Seidman also said there’s no need to prepare in any way before receiving the vaccine, but be aware that your
“Be aware of the potential side effects and try to give yourself the flexibility you might need if you need some time to rest until you feel better,” he said.
“Depending on where you receive the vaccine, you may or may not be given a choice of options,” said Dr. Jennifer Tong, associate chief medical officer at Santa Clara Valley Medical Center in California.
She pointed out that because all authorized vaccines are safe and effective, it’s important to get vaccinated with the first one offered to you to ensure that you’re protected as soon as possible.
However, according to Tong, eligible teenagers are limited to only one vaccine option at this time.
“Those aged 16 and 17 will need to select a location where Pfizer is offered since only Pfizer is approved for use in 16- and 17-year-olds,” she said.
She emphasized that vaccine appointments are currently available in California, with new appointments added daily based on available vaccine supplies.
“The County of Santa Clara Health System is now scheduling first dose appointments up to 1 week in advance,” she said. “The county’s website is regularly updated in five languages with the latest information about vaccines and current links for scheduling appointments.”
As of April 23, the Centers for Disease Control and Prevention (CDC) has lifted the pause on the Johnson & Johnson vaccine.
Dr.

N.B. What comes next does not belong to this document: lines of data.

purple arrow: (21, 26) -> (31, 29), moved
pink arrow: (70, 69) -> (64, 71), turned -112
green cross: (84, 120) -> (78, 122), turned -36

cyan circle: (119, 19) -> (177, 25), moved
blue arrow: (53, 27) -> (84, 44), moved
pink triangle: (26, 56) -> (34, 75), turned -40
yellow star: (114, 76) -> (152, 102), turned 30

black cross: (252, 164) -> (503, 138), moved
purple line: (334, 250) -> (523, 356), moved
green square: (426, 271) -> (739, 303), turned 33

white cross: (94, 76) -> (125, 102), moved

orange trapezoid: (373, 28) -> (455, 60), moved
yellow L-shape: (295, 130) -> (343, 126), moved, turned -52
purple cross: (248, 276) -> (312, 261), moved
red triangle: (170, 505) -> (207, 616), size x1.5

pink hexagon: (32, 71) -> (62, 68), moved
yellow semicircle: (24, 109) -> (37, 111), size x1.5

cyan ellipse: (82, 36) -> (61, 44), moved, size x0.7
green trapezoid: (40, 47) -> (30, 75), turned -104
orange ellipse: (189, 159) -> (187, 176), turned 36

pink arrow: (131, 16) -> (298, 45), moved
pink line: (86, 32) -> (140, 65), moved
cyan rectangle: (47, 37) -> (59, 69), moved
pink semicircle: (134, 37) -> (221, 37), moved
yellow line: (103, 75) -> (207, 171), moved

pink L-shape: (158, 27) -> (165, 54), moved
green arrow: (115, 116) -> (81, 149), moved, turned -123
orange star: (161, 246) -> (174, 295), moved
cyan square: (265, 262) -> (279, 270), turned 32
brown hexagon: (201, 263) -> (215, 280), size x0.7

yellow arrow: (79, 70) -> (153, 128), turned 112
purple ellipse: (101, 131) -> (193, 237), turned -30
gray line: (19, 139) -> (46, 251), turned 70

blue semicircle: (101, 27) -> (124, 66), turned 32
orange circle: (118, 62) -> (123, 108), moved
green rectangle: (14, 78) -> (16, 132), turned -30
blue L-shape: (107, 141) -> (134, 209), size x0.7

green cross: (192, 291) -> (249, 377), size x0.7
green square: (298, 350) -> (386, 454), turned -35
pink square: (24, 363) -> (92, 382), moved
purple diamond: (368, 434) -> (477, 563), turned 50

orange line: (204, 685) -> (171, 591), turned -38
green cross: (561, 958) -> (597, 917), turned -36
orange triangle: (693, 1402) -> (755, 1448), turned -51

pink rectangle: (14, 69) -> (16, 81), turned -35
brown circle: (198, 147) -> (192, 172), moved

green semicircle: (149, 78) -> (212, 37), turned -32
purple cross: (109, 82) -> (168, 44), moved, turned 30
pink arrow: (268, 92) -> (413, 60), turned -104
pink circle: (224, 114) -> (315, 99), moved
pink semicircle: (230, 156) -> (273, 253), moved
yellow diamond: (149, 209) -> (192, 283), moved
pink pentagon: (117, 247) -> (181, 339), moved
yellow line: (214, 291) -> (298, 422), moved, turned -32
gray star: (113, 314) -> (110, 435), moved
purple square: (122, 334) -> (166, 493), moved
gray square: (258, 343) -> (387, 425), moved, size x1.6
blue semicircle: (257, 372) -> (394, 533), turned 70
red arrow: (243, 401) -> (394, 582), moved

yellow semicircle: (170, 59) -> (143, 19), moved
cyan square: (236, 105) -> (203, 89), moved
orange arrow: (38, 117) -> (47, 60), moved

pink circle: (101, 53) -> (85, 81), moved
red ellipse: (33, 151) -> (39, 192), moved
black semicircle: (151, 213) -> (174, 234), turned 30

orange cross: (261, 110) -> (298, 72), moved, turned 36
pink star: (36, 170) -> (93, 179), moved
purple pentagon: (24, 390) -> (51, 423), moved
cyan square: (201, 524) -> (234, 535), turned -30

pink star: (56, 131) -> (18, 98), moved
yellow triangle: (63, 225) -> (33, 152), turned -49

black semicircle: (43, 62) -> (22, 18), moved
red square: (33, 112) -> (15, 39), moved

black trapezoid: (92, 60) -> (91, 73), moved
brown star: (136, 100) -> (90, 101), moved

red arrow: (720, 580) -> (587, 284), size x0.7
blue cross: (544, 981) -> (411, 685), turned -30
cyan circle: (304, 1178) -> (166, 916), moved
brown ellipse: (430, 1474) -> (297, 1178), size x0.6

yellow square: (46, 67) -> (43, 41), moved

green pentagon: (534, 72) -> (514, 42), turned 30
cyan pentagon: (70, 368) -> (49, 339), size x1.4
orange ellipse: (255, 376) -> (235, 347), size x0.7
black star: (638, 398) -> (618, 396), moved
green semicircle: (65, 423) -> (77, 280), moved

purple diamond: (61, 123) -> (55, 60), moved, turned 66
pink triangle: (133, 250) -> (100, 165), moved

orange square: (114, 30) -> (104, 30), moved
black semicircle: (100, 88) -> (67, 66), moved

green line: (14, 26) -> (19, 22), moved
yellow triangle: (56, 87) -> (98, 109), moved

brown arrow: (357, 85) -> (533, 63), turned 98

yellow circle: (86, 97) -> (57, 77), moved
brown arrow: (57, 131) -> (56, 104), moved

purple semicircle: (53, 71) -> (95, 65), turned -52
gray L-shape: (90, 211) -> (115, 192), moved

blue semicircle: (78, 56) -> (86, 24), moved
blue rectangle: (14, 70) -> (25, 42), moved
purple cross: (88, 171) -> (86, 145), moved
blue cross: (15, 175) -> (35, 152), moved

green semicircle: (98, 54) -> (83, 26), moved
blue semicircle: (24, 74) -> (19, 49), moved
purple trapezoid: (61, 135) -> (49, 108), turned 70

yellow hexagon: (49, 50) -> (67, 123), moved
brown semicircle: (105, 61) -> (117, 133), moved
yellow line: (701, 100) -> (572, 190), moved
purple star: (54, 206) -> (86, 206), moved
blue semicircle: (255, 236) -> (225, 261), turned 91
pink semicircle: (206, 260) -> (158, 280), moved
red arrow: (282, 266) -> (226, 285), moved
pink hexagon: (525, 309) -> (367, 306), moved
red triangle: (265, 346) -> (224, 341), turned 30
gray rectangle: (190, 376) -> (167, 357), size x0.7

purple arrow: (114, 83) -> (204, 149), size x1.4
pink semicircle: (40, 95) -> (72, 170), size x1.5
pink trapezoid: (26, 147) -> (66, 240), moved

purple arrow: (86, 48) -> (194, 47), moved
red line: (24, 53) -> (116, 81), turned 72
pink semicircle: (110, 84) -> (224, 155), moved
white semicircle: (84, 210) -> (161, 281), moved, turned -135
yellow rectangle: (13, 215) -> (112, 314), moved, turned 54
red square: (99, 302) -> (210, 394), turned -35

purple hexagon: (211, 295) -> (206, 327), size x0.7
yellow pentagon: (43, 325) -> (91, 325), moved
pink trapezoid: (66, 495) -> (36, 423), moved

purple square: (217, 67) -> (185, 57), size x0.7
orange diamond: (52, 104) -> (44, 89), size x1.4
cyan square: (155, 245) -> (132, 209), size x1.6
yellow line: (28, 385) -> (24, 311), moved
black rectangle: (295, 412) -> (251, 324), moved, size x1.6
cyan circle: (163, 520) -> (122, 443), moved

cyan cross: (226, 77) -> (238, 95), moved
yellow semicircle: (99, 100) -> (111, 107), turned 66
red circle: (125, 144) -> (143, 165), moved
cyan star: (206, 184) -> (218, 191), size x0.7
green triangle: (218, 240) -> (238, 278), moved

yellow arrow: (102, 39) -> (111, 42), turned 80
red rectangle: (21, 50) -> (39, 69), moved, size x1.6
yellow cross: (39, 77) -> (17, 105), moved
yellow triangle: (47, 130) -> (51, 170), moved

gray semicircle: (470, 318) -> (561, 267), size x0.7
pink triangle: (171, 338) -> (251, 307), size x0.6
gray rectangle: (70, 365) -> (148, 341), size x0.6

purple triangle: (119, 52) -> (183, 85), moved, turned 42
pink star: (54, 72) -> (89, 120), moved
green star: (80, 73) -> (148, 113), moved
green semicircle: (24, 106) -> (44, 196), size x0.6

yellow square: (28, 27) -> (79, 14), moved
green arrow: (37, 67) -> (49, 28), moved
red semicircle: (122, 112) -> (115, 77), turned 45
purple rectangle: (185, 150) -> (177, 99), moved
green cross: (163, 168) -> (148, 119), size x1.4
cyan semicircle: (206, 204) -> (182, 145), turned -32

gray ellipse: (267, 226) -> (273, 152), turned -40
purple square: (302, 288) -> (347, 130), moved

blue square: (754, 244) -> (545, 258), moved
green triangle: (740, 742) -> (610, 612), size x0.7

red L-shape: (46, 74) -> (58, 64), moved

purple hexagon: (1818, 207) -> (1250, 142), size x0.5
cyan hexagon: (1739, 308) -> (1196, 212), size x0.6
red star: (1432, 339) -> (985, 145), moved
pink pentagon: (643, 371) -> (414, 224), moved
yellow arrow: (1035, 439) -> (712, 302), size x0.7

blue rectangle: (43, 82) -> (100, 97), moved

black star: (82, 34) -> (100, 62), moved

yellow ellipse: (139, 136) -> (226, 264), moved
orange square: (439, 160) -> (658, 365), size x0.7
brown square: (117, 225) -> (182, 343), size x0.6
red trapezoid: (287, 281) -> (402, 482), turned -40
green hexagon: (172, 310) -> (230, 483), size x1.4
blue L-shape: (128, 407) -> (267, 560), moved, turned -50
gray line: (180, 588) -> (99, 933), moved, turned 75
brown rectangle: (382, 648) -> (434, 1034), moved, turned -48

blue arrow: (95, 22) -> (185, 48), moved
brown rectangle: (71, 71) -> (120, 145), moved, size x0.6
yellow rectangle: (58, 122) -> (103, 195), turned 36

Teresa Murray Amato, director of emergency medicine at Long Island Jewish Forest Hills in Queens, New York, said this creates additional vaccine supply.
“It may be difficult to choose which vaccine you can receive,” she said. “As the supply increases the ability to choose may increase.”
Amato explained there are several ways to make your vaccine appointment.
“You can check your state department of health website, you can contact your local pharmacies, or reach out to your primary doctor,” she said. “As the vaccine supply increases more sites will accommodate walk-ins.”
Amato said it’s best to talk with your primary care doctor if you have any concerns about the vaccine, and remember that most sites will require at least a 15-minute observation period after you’re vaccinated.
“Operating a vaccine administration site is not an easy task,” Rondello said. “There are a myriad of logistical, safety, administrative, clinical, and other concerns that must be managed.”
He explained that in the early days of the vaccine effort, there were few sites that had much experience organizing a vaccine dispensing location.
But as these locations gained greater and greater experience, they learned how to be more organized, consistent, and efficient, allowing for a more effective use of resources and a larger number of people vaccinated each day.
“Additionally, we have seen the establishment of more and more mass vaccination sites that have the capacity for enormous throughput,” Rondello said. “These locations can accommodate great numbers of vaccinated individuals in any given day, sometimes without them even leaving their cars.”
While the early days of the COVID-19 vaccine demand vastly outstripped supply, that’s quickly changing as an increasing number of vaccine options has made it much easier to get an appointment.
Experts say that as the vaccine initiative progressed, drug manufacturers ramped up production to meet demand, and being vaccinated is key to getting back to normal.
They also say while it might be difficult to choose which vaccine you’re given, since all options are found safe and effective, the best vaccine choice is any one that you can get now.